De acordo com as associações, a institucionalização dessa vantagem — conhecida como “penduricalho” — resultará no pagamento de valores além do teto permitido, gerando aumento dos gastos públicos e possível efeito em cadeia na administração pública.
O mecanismo da licença indenizatória, se implementado, possibilitaria a servidores da Câmara a concessão de licença de até um dia para cada três dias trabalhados, com limite de dez dias por mês. Para o Senado, a proporção varia de um dia para cada dez a um dia para cada três dias de trabalho.
Conforme o projeto aprovado, os dias não utilizados podem ser convertidos em pagamento em dinheiro, sem incidência de imposto de renda ou contribuição previdenciária.
Na quinta-feira (5), o ministro do Supremo Tribunal Federal (STF), Flávio Dino, publicou uma decisão que suspende o pagamento de verbas indenizatórias que não estejam expressamente previstas em lei. As entidades afirmam que o pedido de veto feito ao presidente Lula torna-se ainda mais relevante diante da decisão do ministro, pois a sanção desses projetos tornaria difícil o cumprimento da determinação do STF.
Para essas organizações civis, aprovar a lei representaria um retrocesso, reintroduzindo práticas que já foram eliminadas no passado, como a licença-prêmio por assiduidade.
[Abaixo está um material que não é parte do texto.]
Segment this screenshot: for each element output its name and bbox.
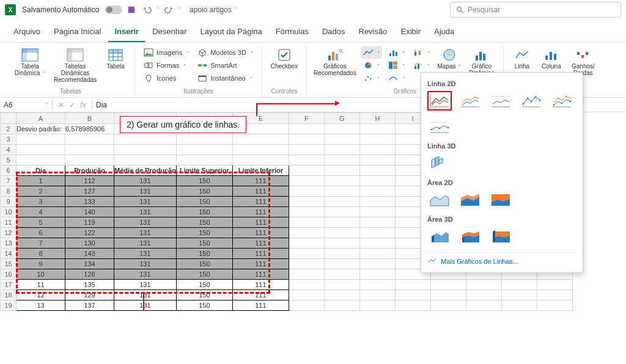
redo-icon[interactable]	[162, 3, 175, 16]
cell-r8-c4[interactable]: 111	[232, 186, 289, 197]
cell-A2[interactable]: Desvio padrão:	[17, 124, 65, 134]
cell-r19-c0[interactable]: 13	[17, 300, 65, 311]
cell-r10-c3[interactable]: 150	[176, 207, 232, 217]
chart-option-area[interactable]	[427, 190, 452, 209]
select-all-cell[interactable]	[1, 113, 17, 124]
cell-r18-c1[interactable]: 129	[65, 290, 114, 300]
cell-r8-c3[interactable]: 150	[176, 186, 232, 197]
smartart-button[interactable]: SmartArt	[195, 59, 256, 71]
chart-option-100stacked-line[interactable]	[488, 91, 513, 111]
row-header-5[interactable]: 5	[1, 155, 17, 166]
cell-r14-c1[interactable]: 143	[65, 249, 114, 259]
more-line-charts-link[interactable]: Mais Gráficos de Linhas...	[427, 252, 576, 266]
cell-r18-c4[interactable]: 111	[232, 290, 289, 300]
row-header-4[interactable]: 4	[1, 145, 17, 155]
chart-option-stacked-line[interactable]	[458, 91, 482, 111]
col-header-A[interactable]: A	[17, 113, 65, 124]
cell-r17-c3[interactable]: 150	[176, 280, 232, 290]
cell-r11-c4[interactable]: 111	[232, 217, 289, 228]
cell-r9-c3[interactable]: 150	[176, 197, 232, 207]
cell-r12-c1[interactable]: 122	[65, 228, 114, 238]
chart-option-3d-100stacked-area[interactable]	[488, 227, 513, 246]
cell-r13-c0[interactable]: 7	[17, 238, 65, 249]
cell-r11-c1[interactable]: 119	[65, 217, 114, 228]
row-header-2[interactable]: 2	[1, 124, 17, 134]
col-header-B[interactable]: B	[65, 113, 114, 124]
table-button[interactable]: Tabela	[103, 46, 128, 71]
cell-r14-c4[interactable]: 111	[232, 249, 289, 259]
cell-r9-c1[interactable]: 133	[65, 197, 114, 207]
imagens-button[interactable]: Imagens	[141, 46, 191, 59]
cell-r19-c3[interactable]: 150	[176, 300, 232, 311]
cell-r16-c0[interactable]: 10	[17, 269, 65, 280]
recommended-pivot-button[interactable]: Tabelas Dinâmicas Recomendadas	[51, 46, 99, 85]
table-header-2[interactable]: Média de Produção	[114, 166, 177, 176]
cell-r14-c3[interactable]: 150	[176, 249, 232, 259]
tab-inserir[interactable]: Inserir	[108, 24, 145, 42]
row-header-19[interactable]: 19	[1, 300, 17, 311]
cell-r18-c3[interactable]: 150	[176, 290, 232, 300]
chart-option-3d-area[interactable]	[427, 227, 452, 246]
chart-option-stacked-line-markers[interactable]	[550, 91, 574, 111]
cell-r15-c2[interactable]: 131	[114, 259, 177, 269]
cell-r15-c1[interactable]: 134	[65, 259, 114, 269]
tab-arquivo[interactable]: Arquivo	[7, 24, 46, 42]
tab-layout-da-página[interactable]: Layout da Página	[194, 24, 268, 42]
table-header-0[interactable]: Dia	[17, 166, 65, 176]
cell-r10-c4[interactable]: 111	[232, 207, 289, 217]
cell-r7-c2[interactable]: 131	[114, 176, 177, 186]
cell-r10-c2[interactable]: 131	[114, 207, 177, 217]
cell-r19-c4[interactable]: 111	[232, 300, 289, 311]
row-header-18[interactable]: 18	[1, 290, 17, 300]
sparkline-line-button[interactable]: Linha	[510, 46, 534, 71]
row-header-15[interactable]: 15	[1, 259, 17, 269]
cell-r15-c0[interactable]: 9	[17, 259, 65, 269]
row-header-12[interactable]: 12	[1, 228, 17, 238]
cell-r13-c1[interactable]: 130	[65, 238, 114, 249]
col-header-G[interactable]: G	[324, 113, 359, 124]
tab-página-inicial[interactable]: Página Inicial	[48, 24, 107, 42]
sparkline-column-button[interactable]: Coluna	[538, 46, 565, 71]
cell-r17-c4[interactable]: 111	[232, 280, 289, 290]
cell-r14-c2[interactable]: 131	[114, 249, 177, 259]
cell-r16-c1[interactable]: 128	[65, 269, 114, 280]
autosave-toggle[interactable]	[105, 5, 122, 14]
col-header-F[interactable]: F	[289, 113, 324, 124]
fx-icon[interactable]: fx	[78, 101, 88, 109]
cell-r7-c4[interactable]: 111	[232, 176, 289, 186]
cell-r12-c0[interactable]: 6	[17, 228, 65, 238]
chart-surface-dropdown[interactable]	[386, 72, 407, 84]
chart-option-stacked-area[interactable]	[458, 190, 482, 209]
table-header-1[interactable]: Produção	[65, 166, 114, 176]
cell-r17-c1[interactable]: 135	[65, 280, 114, 290]
document-name[interactable]: apoio artigos˅	[190, 5, 237, 14]
tab-revisão[interactable]: Revisão	[353, 24, 394, 42]
chart-stat-dropdown[interactable]	[411, 46, 432, 59]
tab-exibir[interactable]: Exibir	[394, 24, 427, 42]
cell-r9-c2[interactable]: 131	[114, 197, 177, 207]
chart-option-line-markers[interactable]	[519, 91, 543, 111]
chart-option-line[interactable]	[427, 91, 452, 111]
pivot-table-button[interactable]: Tabela Dinâmica	[12, 46, 48, 79]
cell-r16-c4[interactable]: 111	[232, 269, 289, 280]
col-header-H[interactable]: H	[359, 113, 395, 124]
row-header-13[interactable]: 13	[1, 238, 17, 249]
cell-r19-c2[interactable]: 131	[114, 300, 177, 311]
chart-scatter-dropdown[interactable]	[361, 72, 382, 84]
row-header-9[interactable]: 9	[1, 197, 17, 207]
chart-option-3d-line[interactable]	[427, 153, 452, 173]
tab-desenhar[interactable]: Desenhar	[146, 24, 193, 42]
row-header-11[interactable]: 11	[1, 217, 17, 228]
cell-r13-c4[interactable]: 111	[232, 238, 289, 249]
row-header-3[interactable]: 3	[1, 134, 17, 145]
search-input[interactable]: Pesquisar	[450, 2, 621, 18]
icones-button[interactable]: Ícones	[141, 72, 191, 84]
cell-r17-c2[interactable]: 131	[114, 280, 177, 290]
recommended-charts-button[interactable]: Gráficos Recomendados	[313, 46, 357, 78]
cell-r7-c0[interactable]: 1	[17, 176, 65, 186]
cell-r15-c4[interactable]: 111	[232, 259, 289, 269]
formas-button[interactable]: Formas	[141, 59, 191, 71]
row-header-10[interactable]: 10	[1, 207, 17, 217]
cell-r18-c0[interactable]: 12	[17, 290, 65, 300]
cell-r10-c0[interactable]: 4	[17, 207, 65, 217]
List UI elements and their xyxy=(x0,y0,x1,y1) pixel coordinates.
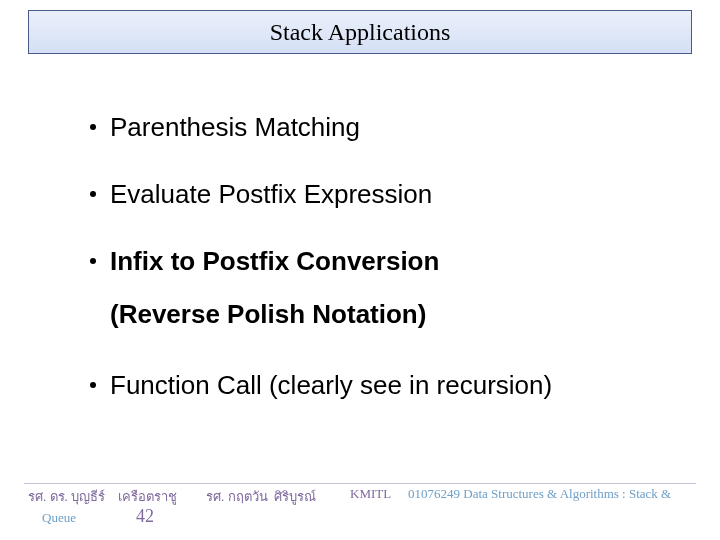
slide: Stack Applications Parenthesis Matching … xyxy=(0,0,720,540)
bullet-text: Parenthesis Matching xyxy=(110,110,360,145)
bullet-dot-icon xyxy=(90,191,96,197)
bullet-subtext-row: (Reverse Polish Notation) xyxy=(110,299,680,330)
footer-author: ศิริบูรณ์ xyxy=(274,486,316,507)
slide-footer: รศ. ดร. บุญธีร์ เครือตราชู รศ. กฤตวัน ศิ… xyxy=(28,486,700,532)
bullet-text: Evaluate Postfix Expression xyxy=(110,177,432,212)
footer-author: รศ. ดร. บุญธีร์ xyxy=(28,486,105,507)
bullet-item: Parenthesis Matching xyxy=(90,110,680,145)
slide-title: Stack Applications xyxy=(270,19,451,46)
bullet-item: Infix to Postfix Conversion xyxy=(90,244,680,279)
footer-course-cont: Queue xyxy=(42,510,76,526)
slide-title-box: Stack Applications xyxy=(28,10,692,54)
footer-author: รศ. กฤตวัน xyxy=(206,486,268,507)
bullet-dot-icon xyxy=(90,382,96,388)
bullet-item: Function Call (clearly see in recursion) xyxy=(90,368,680,403)
bullet-subtext: (Reverse Polish Notation) xyxy=(110,299,426,329)
bullet-text: Function Call (clearly see in recursion) xyxy=(110,368,552,403)
page-number: 42 xyxy=(136,506,154,527)
bullet-item: Evaluate Postfix Expression xyxy=(90,177,680,212)
footer-course: 01076249 Data Structures & Algorithms : … xyxy=(408,486,671,502)
bullet-dot-icon xyxy=(90,124,96,130)
bullet-text: Infix to Postfix Conversion xyxy=(110,244,439,279)
slide-body: Parenthesis Matching Evaluate Postfix Ex… xyxy=(90,110,680,435)
footer-author: เครือตราชู xyxy=(118,486,177,507)
bullet-dot-icon xyxy=(90,258,96,264)
footer-institution: KMITL xyxy=(350,486,391,502)
footer-divider xyxy=(24,483,696,484)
Ainda segundo as associações, órgãos do Judiciário e do Ministério Público possuem esse tipo de benefício por meio de resoluções internas. Um levantamento realizado pela Transparência Brasil e República.org mostrou que, em 2024, o Judiciário desembolsou R$ 1,2 bilhão em licença compensatória para 10,7 mil magistrados.
A coalizão de entidades que pediu o veto ao presidente é composta por República.org, Transparência Brasil, Associação Fiquem Sabendo, Centro de Liderança Pública, Livres, Movimento Brasil Competitivo, Movimento Orçamento Bem Gasto, Movimento Pessoas à Frente, Plataforma Justa e Transparência Internacional – Brasil.